KBUL
- Billings, Montana; United States;
- Broadcast area: Billings metropolitan area
- Frequency: 970 kHz
- Branding: News Talk 103.3FM 970AM

Programming
- Format: News/talk
- Affiliations: Fox News Radio; Compass Media Networks; Premiere Networks; Westwood One;

Ownership
- Owner: Townsquare Media; (Townsquare License, LLC);
- Sister stations: KCHH; KCTR-FM; KKBR; KMHK;

History
- First air date: March 20, 1951
- Former call signs: KOOK (1951–1985); KBIT (1985–1988); KCTR (1988–1994); KDWG (1994–1998);
- Call sign meaning: Bulletin

Technical information
- Licensing authority: FCC
- Facility ID: 16772
- Class: B
- Power: 5,000 watts
- Transmitter coordinates: 45°44′34.8″N 108°32′38.5″W﻿ / ﻿45.743000°N 108.544028°W
- Translator: 103.3 K277DS (Billings)

Links
- Public license information: Public file; LMS;
- Webcast: Listen live
- Website: kbulnewstalk.com

= KBUL (AM) =

Radio station in Billings, Montana

KBUL (970 kHz) is an American news/talk AM radio station that broadcasts in the Billings Metro Area of the U.S. state of Montana. The station carries a news/talk format. The station covers about 76 miles in all directions during the day, and has a large coverage area north and south of Billings at night.

Former logo

==History==
KBUL signed on the air in March 20, 1951, as KOOK, affiliated with CBS Radio. Its transmitter was located about two miles southwest of the Billings City limits. The station's construction permit dates to February 1947. The studios were located at 28th street and 1st Avenue in Billings. KOOK was owned by Mattco Inc, and later The Montana Network. The station signed on with 5,000 watts using a directional pattern, which it continues to this day.

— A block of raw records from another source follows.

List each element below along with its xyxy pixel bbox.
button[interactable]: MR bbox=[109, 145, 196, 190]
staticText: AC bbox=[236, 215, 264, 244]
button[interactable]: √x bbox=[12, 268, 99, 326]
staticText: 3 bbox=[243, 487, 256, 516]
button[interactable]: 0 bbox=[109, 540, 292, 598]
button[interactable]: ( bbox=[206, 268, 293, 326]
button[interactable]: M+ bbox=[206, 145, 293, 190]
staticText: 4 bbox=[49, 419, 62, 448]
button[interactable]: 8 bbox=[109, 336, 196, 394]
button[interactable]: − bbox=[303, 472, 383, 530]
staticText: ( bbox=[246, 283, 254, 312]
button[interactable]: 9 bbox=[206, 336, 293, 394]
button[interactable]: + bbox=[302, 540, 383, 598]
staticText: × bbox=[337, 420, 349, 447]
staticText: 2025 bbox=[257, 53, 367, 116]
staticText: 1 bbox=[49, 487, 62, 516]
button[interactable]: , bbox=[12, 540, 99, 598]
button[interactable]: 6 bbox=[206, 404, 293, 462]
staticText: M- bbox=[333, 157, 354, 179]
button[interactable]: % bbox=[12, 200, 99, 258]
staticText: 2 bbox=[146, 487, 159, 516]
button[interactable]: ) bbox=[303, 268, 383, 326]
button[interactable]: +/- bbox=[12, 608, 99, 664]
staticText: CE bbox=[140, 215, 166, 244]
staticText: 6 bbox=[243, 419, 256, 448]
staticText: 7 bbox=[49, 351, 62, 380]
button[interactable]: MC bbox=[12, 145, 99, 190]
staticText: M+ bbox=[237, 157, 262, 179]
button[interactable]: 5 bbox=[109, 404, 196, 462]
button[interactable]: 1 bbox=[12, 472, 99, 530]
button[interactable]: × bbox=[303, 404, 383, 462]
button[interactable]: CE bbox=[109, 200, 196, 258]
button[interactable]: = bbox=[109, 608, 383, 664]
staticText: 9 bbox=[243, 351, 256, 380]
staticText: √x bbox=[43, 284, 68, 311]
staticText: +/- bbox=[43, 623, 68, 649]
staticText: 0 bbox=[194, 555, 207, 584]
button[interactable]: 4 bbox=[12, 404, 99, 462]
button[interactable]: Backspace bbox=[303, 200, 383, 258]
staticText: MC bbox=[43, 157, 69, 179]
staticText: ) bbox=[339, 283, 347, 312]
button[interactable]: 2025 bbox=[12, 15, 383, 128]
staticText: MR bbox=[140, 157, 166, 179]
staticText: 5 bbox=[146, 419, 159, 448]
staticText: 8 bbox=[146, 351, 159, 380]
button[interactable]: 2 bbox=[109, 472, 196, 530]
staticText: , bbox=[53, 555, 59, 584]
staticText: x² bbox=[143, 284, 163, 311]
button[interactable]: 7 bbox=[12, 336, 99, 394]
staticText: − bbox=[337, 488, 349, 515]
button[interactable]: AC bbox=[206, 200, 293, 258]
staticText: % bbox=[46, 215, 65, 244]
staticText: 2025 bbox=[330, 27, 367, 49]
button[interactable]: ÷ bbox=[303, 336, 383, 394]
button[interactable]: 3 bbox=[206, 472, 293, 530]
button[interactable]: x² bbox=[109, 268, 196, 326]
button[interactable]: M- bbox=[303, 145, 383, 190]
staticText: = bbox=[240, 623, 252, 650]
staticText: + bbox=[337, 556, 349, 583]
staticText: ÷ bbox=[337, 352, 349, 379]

From 1985 to 1988, the station was known as KBIT. It used the call sign KCTR from 1988 through 1994. From 1994 through 1998, the station was known as KDWG.

For much of its life, the station carried Top 40, and later, a country music format. KBUL simulcast on sister station KCTR-FM until September 2001. On September 10, 2001, the station changed calls to KBUL, standing for "Bulletin" radio, with an all news format. KBUL simulcast sister station KCHH until August 2022.

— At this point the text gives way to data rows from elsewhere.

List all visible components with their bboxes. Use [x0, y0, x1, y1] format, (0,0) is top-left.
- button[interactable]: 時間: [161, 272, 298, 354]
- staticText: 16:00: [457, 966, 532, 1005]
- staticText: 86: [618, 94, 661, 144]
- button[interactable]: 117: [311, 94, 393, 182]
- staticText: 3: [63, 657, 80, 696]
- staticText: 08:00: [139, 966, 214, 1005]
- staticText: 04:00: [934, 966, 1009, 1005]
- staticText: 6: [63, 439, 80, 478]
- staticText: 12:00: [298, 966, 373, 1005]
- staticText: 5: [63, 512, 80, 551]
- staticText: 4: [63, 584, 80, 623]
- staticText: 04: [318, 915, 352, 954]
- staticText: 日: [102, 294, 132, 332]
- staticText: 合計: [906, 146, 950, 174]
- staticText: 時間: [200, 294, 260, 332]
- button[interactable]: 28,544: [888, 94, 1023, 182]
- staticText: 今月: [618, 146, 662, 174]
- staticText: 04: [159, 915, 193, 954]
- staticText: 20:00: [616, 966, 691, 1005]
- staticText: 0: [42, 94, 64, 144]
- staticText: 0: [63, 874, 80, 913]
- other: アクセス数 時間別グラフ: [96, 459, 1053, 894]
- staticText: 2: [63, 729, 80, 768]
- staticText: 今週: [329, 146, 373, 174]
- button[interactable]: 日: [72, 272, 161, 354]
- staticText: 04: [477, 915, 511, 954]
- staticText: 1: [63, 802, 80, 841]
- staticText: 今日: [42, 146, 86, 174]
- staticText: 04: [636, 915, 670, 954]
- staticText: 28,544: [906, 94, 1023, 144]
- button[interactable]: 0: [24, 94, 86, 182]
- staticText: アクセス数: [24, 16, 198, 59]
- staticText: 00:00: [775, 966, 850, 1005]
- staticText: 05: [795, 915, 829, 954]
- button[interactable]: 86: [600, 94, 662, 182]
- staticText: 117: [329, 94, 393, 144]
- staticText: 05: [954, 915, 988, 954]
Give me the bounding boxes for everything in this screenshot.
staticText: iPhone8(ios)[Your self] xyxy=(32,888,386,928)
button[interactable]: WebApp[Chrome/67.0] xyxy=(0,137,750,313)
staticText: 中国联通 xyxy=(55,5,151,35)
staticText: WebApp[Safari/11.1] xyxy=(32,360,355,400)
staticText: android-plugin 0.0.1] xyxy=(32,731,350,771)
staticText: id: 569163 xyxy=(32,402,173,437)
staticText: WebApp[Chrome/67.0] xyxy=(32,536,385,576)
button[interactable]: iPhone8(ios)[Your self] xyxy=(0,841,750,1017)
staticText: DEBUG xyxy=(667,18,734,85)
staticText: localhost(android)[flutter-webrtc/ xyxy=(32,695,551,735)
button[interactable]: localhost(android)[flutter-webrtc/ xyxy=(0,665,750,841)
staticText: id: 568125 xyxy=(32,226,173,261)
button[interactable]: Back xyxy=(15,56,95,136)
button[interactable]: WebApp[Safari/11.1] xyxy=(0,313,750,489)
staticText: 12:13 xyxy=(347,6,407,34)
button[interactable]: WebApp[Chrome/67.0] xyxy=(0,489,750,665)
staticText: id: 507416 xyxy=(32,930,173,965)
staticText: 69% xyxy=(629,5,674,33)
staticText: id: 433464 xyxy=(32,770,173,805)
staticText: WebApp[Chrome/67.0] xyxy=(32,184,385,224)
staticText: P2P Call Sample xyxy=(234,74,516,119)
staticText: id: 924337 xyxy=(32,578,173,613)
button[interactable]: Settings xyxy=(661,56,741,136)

In the mid-2000s, the station carried MSU Billings Yellow Jacket Baseball games.

On August 15, 2022, KBUL rebranded as "News Talk 103.3FM 970AM" and split from simulcasting with KCHH.

==Ownership==
In October 2007, a deal was reached for KBUL to be acquired by GAP Broadcasting II LLC (Samuel Weller, president) from Clear Channel Communications as part of a 57 station deal with a total reported sale price of $74.78 million. What eventually became GapWest Broadcasting was folded into Townsquare Media on August 13, 2010.